Al miedo por María Gómez
Te obvié. Y casi, casi, te olvidé. No voy a hacerme la fuerte, esto nunca ha sido un adiós definitivo, sigues rondando mi cabeza.
Debo comenzar esta carta con una disculpa: siento haberte descuidado; desde hace un tiempo, prácticamente me he olvidado de ti. Aunque lo siento poco, no te mentiré.
Y eso que hubo una época en la que caminábamos tan juntos, tan de la mano, que llegué a pensar que formabas parte de mí. De hecho, llegué a sentir que éramos uno mismo y que toda yo era, en realidad, todo tú. Quizás por eso cuesta olvidarte. Quizás por eso debo ser justa y reconocer que me has acompañado demasiado tiempo para que haga como que no te conozco.
Como esas veces en las que permití que algunos narcisistas perversos te instalasen en mí convenciéndome de que estaba loca, de que exageraba, de que no era para tanto. Convenciéndome de que el problema era siempre yo.
Esas fueron solo algunas de tus tantas visitas, pero no vayas a creer que he olvidado el resto. Como cuando apareciste, flamante y poderoso, aquel primer día de universidad; yo había llegado a Barcelona perdida y abrumada y tan solo te tenía a ti. Recuerdo también cómo brillabas la primera vez que me puse ante un micrófono; mi cuerpo temblaba, mi voz era un hilo, pero tú no me soltaste ni un instante. Porque así eres tú, callado y sigiloso, no hay que pedirte audiencia para que aparezcas en los momentos importantes.

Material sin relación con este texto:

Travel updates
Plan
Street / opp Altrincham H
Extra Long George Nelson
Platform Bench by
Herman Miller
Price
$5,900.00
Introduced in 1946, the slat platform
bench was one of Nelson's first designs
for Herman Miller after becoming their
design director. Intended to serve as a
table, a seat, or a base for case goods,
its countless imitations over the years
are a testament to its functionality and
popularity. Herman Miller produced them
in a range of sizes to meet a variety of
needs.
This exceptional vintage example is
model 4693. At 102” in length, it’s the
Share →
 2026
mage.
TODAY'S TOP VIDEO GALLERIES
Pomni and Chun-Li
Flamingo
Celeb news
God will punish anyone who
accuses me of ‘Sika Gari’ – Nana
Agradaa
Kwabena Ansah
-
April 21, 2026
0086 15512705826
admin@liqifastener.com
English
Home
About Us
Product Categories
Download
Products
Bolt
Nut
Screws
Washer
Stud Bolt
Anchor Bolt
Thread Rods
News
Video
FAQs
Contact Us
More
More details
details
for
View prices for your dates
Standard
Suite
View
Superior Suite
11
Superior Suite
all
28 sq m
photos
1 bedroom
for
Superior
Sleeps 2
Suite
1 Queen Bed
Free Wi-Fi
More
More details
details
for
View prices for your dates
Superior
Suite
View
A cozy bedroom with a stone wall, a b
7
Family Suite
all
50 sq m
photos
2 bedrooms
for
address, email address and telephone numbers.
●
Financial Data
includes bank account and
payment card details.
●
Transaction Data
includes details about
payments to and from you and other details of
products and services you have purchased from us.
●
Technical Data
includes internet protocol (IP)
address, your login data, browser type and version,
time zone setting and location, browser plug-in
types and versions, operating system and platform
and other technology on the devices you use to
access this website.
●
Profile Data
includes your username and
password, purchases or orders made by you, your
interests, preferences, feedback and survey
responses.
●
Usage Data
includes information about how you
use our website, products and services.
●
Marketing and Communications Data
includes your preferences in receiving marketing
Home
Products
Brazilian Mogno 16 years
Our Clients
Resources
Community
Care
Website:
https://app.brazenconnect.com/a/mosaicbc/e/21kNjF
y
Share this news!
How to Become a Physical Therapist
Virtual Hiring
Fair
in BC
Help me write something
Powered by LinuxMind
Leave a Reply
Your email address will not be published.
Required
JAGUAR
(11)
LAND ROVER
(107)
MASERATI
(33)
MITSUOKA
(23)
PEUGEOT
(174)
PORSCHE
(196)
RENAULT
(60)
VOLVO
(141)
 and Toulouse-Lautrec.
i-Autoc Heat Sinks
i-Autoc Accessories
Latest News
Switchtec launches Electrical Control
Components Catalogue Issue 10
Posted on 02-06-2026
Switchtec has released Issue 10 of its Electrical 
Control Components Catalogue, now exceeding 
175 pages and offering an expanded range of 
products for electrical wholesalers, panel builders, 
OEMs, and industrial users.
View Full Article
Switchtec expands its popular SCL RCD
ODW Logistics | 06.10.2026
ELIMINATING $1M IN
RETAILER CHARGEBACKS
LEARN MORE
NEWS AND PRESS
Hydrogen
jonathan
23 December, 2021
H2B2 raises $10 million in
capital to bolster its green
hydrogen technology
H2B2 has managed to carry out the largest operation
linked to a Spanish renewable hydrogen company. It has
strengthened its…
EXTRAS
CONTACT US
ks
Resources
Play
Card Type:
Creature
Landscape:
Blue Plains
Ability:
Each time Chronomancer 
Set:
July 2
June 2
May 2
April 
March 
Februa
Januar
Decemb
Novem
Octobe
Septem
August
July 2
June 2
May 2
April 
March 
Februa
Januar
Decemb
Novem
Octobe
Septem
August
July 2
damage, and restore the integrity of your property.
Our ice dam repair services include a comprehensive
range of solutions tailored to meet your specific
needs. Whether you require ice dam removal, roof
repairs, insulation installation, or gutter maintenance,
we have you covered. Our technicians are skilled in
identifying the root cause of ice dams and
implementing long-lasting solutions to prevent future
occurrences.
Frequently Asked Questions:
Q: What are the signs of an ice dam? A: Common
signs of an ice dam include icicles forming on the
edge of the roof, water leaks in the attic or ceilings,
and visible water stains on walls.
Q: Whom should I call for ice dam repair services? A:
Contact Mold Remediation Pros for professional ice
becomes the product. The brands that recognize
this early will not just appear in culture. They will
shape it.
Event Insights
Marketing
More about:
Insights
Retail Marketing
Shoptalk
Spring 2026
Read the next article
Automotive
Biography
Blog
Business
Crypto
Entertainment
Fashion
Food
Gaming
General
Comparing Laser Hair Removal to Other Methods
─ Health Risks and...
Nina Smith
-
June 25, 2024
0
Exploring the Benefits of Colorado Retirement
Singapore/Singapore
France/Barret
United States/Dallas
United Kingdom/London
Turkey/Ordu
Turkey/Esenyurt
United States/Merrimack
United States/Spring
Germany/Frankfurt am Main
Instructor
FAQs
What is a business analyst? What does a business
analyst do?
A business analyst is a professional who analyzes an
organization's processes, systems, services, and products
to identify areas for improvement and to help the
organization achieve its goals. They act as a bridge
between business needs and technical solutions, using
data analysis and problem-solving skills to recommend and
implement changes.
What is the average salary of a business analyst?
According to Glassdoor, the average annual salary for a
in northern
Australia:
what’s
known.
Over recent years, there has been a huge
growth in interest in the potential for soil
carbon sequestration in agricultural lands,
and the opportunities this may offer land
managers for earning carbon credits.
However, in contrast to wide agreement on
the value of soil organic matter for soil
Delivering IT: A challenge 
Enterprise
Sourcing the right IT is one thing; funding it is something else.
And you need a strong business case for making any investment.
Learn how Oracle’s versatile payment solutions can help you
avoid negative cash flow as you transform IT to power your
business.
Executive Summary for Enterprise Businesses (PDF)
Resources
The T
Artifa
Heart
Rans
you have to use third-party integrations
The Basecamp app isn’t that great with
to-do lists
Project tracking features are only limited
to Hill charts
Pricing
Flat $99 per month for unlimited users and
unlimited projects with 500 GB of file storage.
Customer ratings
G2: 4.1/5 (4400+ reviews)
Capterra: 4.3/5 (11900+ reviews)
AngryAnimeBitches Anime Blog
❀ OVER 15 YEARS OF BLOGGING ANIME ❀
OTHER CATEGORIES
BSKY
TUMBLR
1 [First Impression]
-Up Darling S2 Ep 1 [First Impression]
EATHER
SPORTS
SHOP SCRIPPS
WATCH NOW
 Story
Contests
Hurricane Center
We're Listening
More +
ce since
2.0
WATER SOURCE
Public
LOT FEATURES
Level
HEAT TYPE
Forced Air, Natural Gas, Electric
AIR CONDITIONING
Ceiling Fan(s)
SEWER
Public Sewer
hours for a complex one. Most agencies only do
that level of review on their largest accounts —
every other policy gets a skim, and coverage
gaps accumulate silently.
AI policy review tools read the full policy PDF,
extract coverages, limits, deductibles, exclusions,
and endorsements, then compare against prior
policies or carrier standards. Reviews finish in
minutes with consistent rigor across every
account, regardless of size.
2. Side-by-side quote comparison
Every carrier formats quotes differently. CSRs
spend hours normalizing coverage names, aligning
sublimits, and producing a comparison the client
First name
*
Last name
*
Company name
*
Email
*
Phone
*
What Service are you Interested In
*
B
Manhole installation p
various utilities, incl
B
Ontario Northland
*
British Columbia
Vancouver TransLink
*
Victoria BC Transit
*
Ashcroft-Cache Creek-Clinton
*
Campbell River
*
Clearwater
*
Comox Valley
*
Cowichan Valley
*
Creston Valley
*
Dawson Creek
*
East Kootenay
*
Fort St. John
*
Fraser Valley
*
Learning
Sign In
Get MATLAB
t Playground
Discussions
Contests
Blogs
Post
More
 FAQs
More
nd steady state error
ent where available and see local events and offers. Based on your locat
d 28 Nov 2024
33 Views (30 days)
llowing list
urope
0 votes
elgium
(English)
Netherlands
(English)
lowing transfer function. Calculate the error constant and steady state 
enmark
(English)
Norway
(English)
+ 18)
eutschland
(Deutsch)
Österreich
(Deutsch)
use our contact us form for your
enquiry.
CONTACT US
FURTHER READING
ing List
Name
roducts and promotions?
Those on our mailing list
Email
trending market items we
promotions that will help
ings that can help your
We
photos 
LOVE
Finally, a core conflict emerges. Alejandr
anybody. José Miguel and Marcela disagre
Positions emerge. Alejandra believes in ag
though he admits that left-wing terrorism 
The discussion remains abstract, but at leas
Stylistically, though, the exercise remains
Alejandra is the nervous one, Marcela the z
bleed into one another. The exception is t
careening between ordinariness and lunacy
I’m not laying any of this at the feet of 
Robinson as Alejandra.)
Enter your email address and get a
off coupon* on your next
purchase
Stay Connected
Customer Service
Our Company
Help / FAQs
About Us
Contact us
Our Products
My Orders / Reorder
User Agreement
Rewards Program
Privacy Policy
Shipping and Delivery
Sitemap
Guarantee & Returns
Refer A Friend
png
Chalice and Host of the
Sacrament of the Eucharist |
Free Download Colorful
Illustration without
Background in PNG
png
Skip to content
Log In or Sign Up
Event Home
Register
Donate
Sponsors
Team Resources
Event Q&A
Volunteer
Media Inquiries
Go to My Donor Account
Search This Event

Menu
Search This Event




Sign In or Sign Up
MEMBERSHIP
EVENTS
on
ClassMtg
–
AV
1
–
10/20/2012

Precisamente por eso, tampoco quisiste perderte el proceso de creación de mi primera novela. Ahí te hiciste fuerte en mi estómago, en mis teclas, en mis borradores, en mi imaginación. ¡Qué compañía la tuya en estos dos años! Y qué difícil fue decirte adiós… Nos separamos un tiempo hasta que, cuando por fin se publicó Odio en las manos, decidiste volver.
Regresaste para advertirme. Me repetías, incansable, que cómo iba a ser yo capaz de publicar, ¡y ficción, para más inri! Me recordaste a todos y cada uno de los grandes que lo habían hecho con maestría antes que yo. Y a todos los pequeños que fracasaron en el intento. “¿Acaso quieres convertirte en uno de ellos?”, decías. “¡Cómo vas a osar traspasar esa línea!”, exclamabas una y otra vez. Te escuché. Te prometo que presté atención a tus reservas. Y te reconozco que casi me convences.
Pero si te escribo es para pedirte perdón. Hoy mi novela está en las librerías y, tras tantísimo trabajo, encontrarme con ese gran puñado de páginas impresas en papel ha sido uno de los momentos más excitantes, gratificantes y bellos de mi vida.
Así que siento haberte fallado. Te obvié. Y casi, casi, te olvidé. No voy a hacerme la fuerte, esto nunca ha sido un adiós definitivo, sigues rondando mi cabeza. Sobre todo últimamente, cuando la gente me pregunta mi edad, planteándose mi maternidad casi más que yo misma. Pero no con esta novela; en ella ya no tienes lugar. Porque será buena, mala o regular, pero en ella te vencí y hoy ya no es tuya. Ni mía. Hoy es de toda esa gente maravillosa que le da una oportunidad y se deja zambullir por su historia haciéndome el mejor de los regalos posibles.
PD: Déjame disculparme, de antemano, por todas las veces que me he propuesto volver a ignorarte.